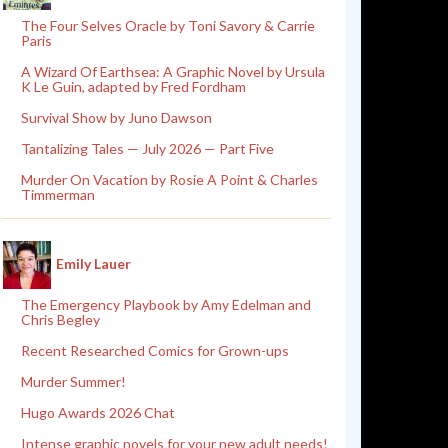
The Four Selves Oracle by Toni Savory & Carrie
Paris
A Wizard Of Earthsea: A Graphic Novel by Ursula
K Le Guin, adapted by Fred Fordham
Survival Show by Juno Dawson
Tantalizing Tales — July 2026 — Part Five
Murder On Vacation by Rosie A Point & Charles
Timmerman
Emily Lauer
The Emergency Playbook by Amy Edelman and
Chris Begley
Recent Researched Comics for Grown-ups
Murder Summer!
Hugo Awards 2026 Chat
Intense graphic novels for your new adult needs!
————————
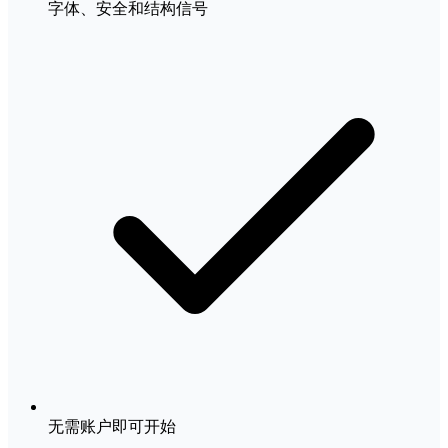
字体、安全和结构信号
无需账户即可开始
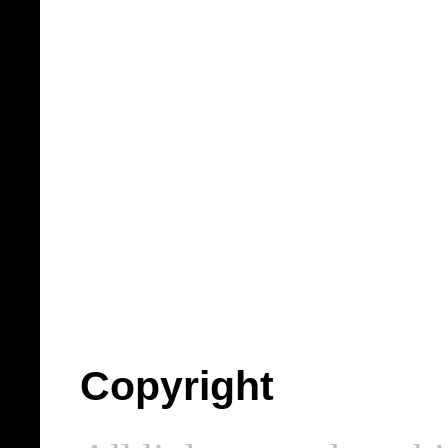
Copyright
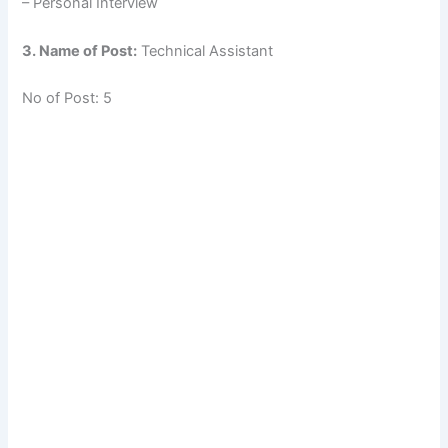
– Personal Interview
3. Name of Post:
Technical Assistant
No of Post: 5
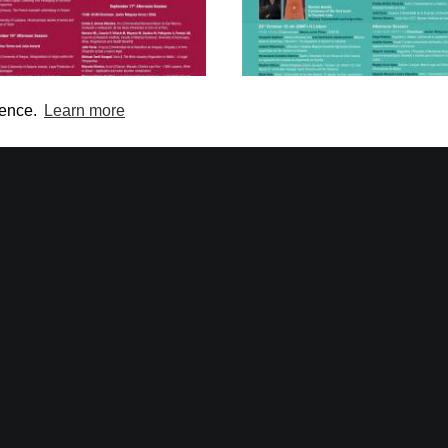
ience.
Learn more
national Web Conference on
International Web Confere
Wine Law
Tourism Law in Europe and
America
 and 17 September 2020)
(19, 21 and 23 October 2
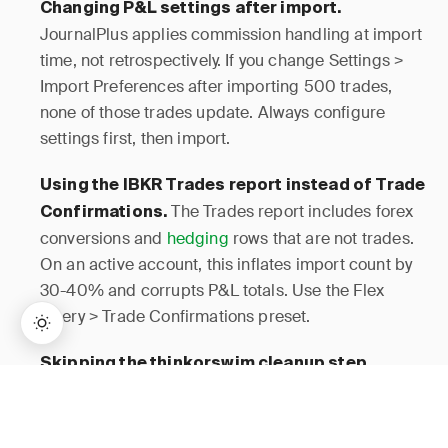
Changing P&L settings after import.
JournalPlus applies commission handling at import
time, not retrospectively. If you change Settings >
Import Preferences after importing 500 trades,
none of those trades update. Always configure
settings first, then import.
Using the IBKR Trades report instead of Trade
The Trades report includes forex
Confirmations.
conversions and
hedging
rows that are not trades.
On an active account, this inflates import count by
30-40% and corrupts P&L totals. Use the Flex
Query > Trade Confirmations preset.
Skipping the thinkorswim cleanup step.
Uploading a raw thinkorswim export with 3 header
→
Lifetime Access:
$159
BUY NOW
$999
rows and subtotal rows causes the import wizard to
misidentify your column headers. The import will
————————
_Work required_
Please transcribe exactly the lines above from the line that has "The Four Selves" up to and including the line that has "Emily Lauer"; no other line belongs in the answer.

_Output below_
The Four Selves Oracle by Toni Savory & Carrie
Paris
A Wizard Of Earthsea: A Graphic Novel by Ursula
K Le Guin, adapted by Fred Fordham
Survival Show by Juno Dawson
Tantalizing Tales — July 2026 — Part Five
Murder On Vacation by Rosie A Point & Charles
Timmerman
Emily Lauer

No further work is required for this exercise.